"The Finnish affinity with nature demands a counterbalance to the everyday apartment: the summer cottage or Mökki. It is quite true to say the Finnish live their real life in their cottage." - Tapio Periäinen, director of the Finnish Society of Crafts and Design
The Finnish term "Mökki" describes a small cottage by the lake – a quiet retreat surrounded only by nature. Without luxury, reduced to the essential the Mökki traditionally links the urban everyday life to the rural closeness with nature. Far away from civilization at the end of a multi-hour trip from Helsinki lies the Mökki Santara. It is a peaceful place, embedded in the heart of Karelia amidst the endless wilderness of forests and lakes.
Following traditional spatial concepts, the Mökki divides the functions living and cleaning into two separate volumes. Slightly elevated on a connecting platform these volumes open to the southwest, overviewing Lake Santara. The simple, archetypal buildings offer a unique and contemporary interpretation of the Mökki typology. In its closed state, the volumes appear as black, archaic monoliths. The interior contrasts the outward appearance with a light and warm flowing sequence of rooms. White and untreated wooden surfaces divide the kitchen, living and sleeping area into different zones.
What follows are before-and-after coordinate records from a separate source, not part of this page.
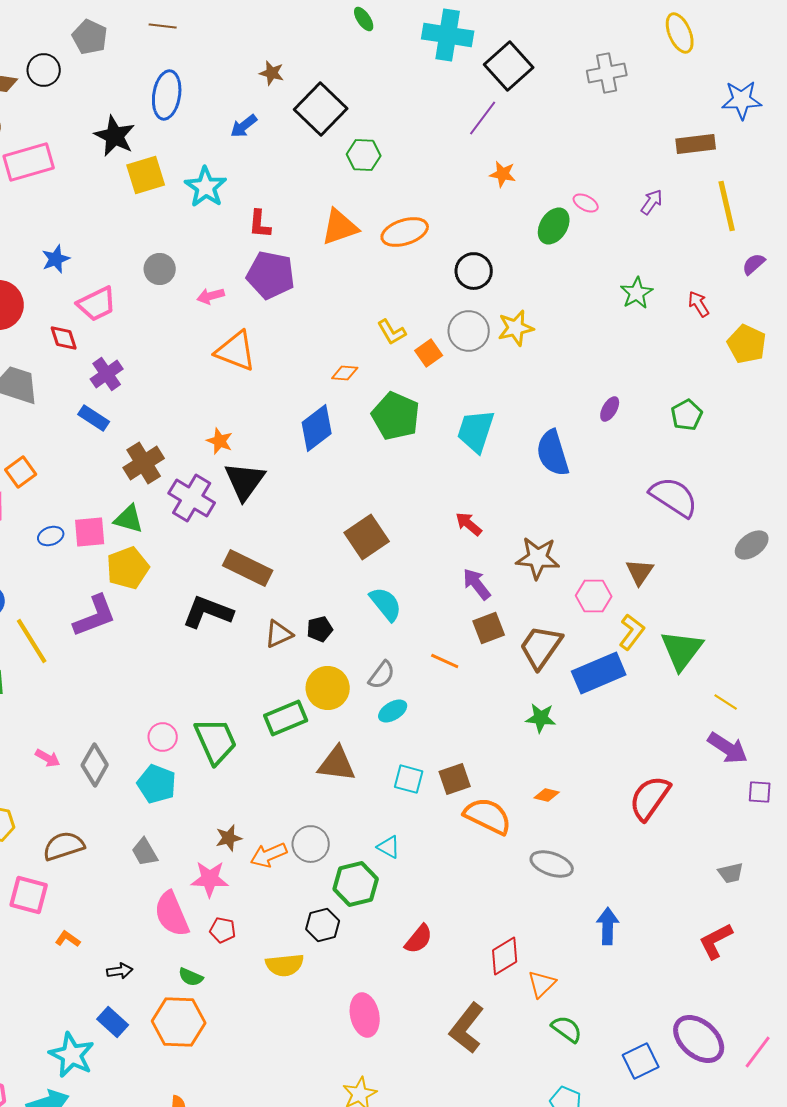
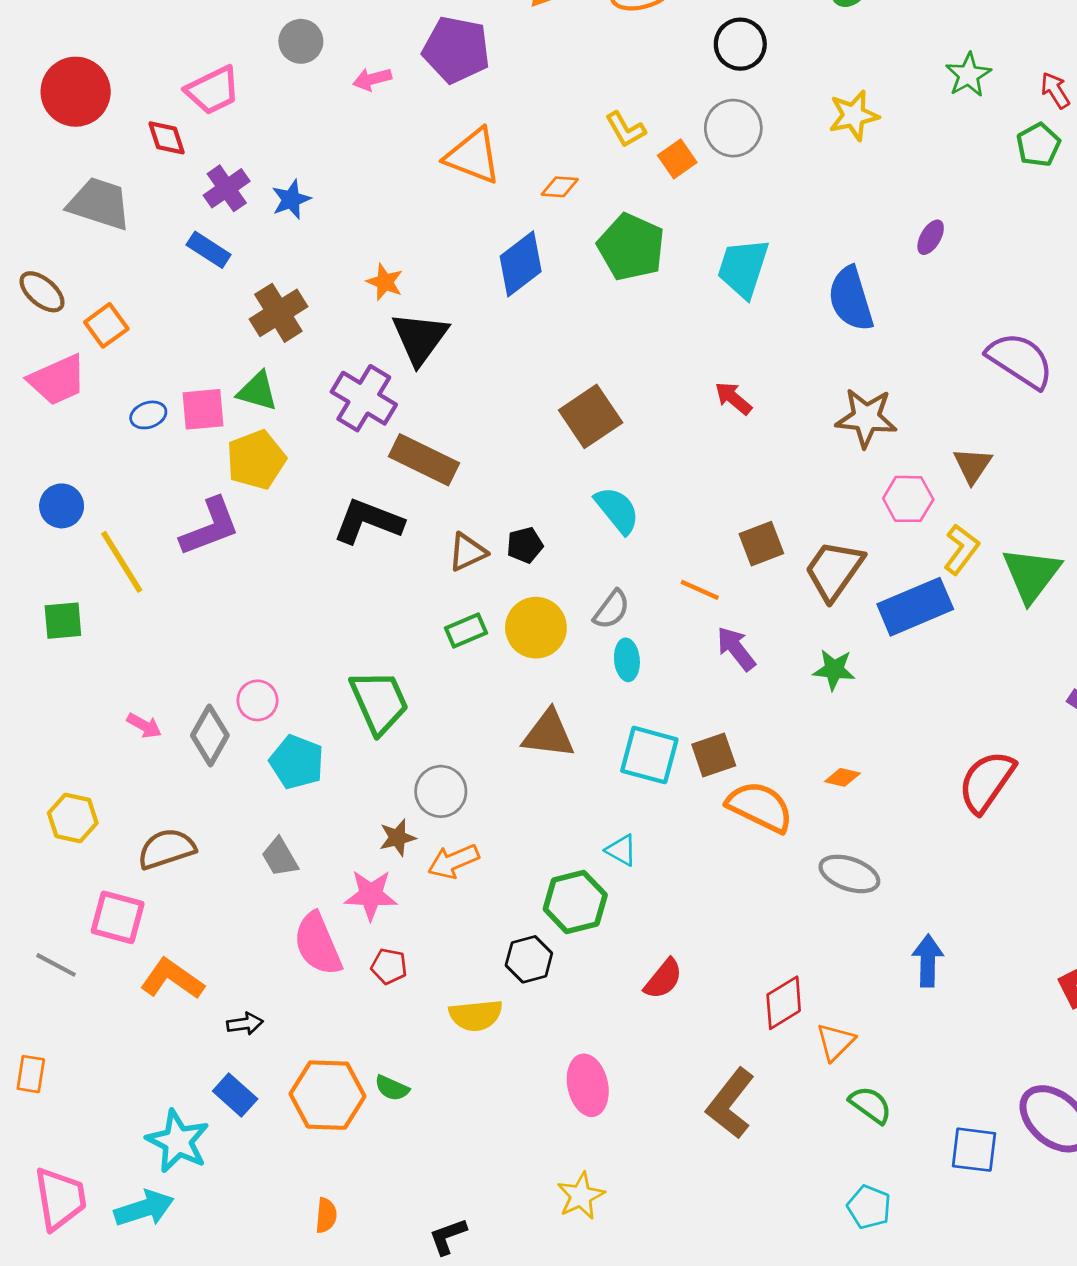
blue star: (56, 259) -> (291, 199), moved
yellow star: (516, 328) -> (854, 115), moved
orange triangle: (236, 351) -> (473, 156), moved
green pentagon: (687, 415) -> (1038, 145), moved
purple cross: (192, 498) -> (364, 398), moved
brown star: (538, 558) -> (866, 418), moved
purple arrow: (477, 584) -> (736, 649), moved
cyan ellipse: (393, 711) -> (627, 660), turned -64
green rectangle: (286, 718) -> (466, 630), moved, size x0.7
pink circle: (163, 737) -> (257, 700), moved
cyan square: (409, 779) -> (649, 755), size x1.4
gray circle: (311, 844) -> (441, 791), moved
orange L-shape: (68, 939) -> (172, 979), size x1.8
green semicircle: (191, 977) -> (392, 1088), moved
blue square: (641, 1061) -> (974, 1150), turned 33

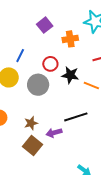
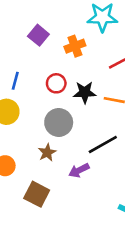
gray circle: (38, 85) -> (59, 122), moved
brown star: (31, 123) -> (47, 152), moved
brown square: (32, 145) -> (37, 194), moved

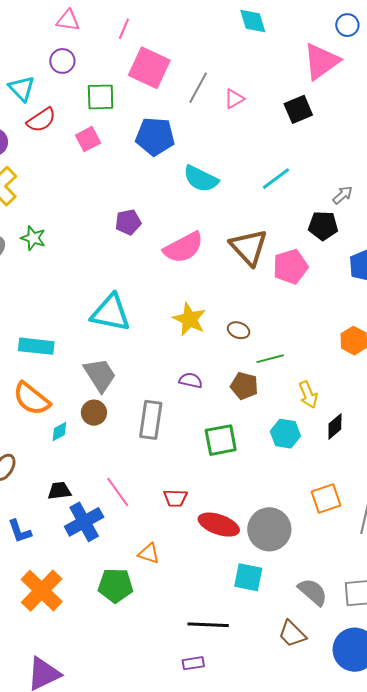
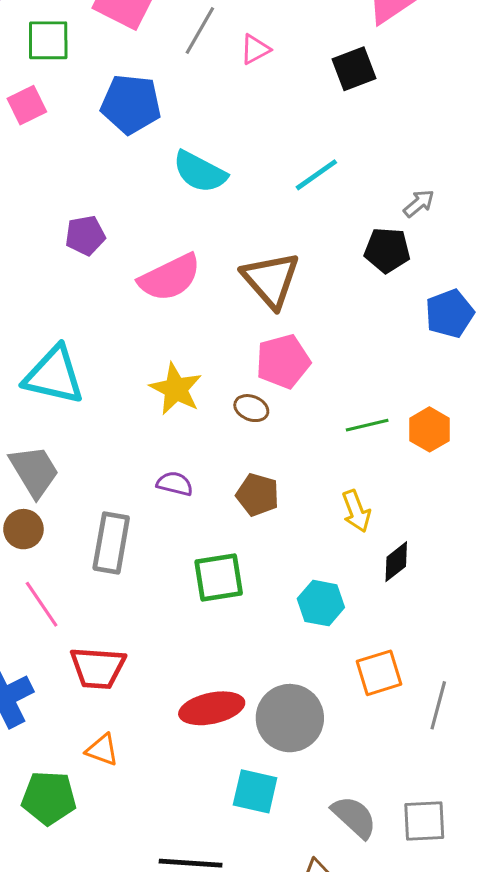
pink pentagon: (290, 267) -> (283, 361), moved
green line: (270, 359) -> (367, 425), moved
cyan hexagon: (285, 434) -> (321, 603), moved
pink line: (118, 492) -> (42, 604), moved
red trapezoid: (175, 498) -> (98, 668), moved, size x1.5
red ellipse: (219, 525) -> (212, 708), turned -33

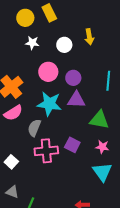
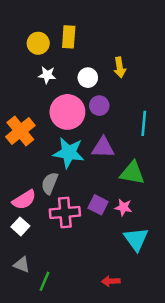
yellow rectangle: (49, 13) -> (69, 37), turned 30
pink circle: (48, 72) -> (67, 112), size x1.4
purple circle: (73, 78) -> (99, 106), moved
pink semicircle: (13, 113) -> (24, 200), moved
pink star: (102, 147) -> (123, 207), moved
The exclusive use of regional and sustainable materials emphasizes the site-specific approach. The spruce timber for the Mökki was sourced and dried on location and now provides for the comforting atmosphere, even when it is -30° C outside.
The prefabrication of the supporting construction elements, as well as the windows, doors and built-in furniture, made it possible to complete the construction of the Mökki Santara in only 8 weeks by a finely tuned team of craftsmen. The beveled siding of the timber frame walls continues on the roof, creating a fifth facade with hidden waterproofing beneath. “Invisible” details such as flush mount sheds and the seamless transition of verge and eaves support the clean, elegant and abstract form of the Mökki. This precise detailing is reflected on the inside as furniture and construction merge. The result of this cautious yet somehow natural approach to design and construction: a gentle architecture for a quiet scenery.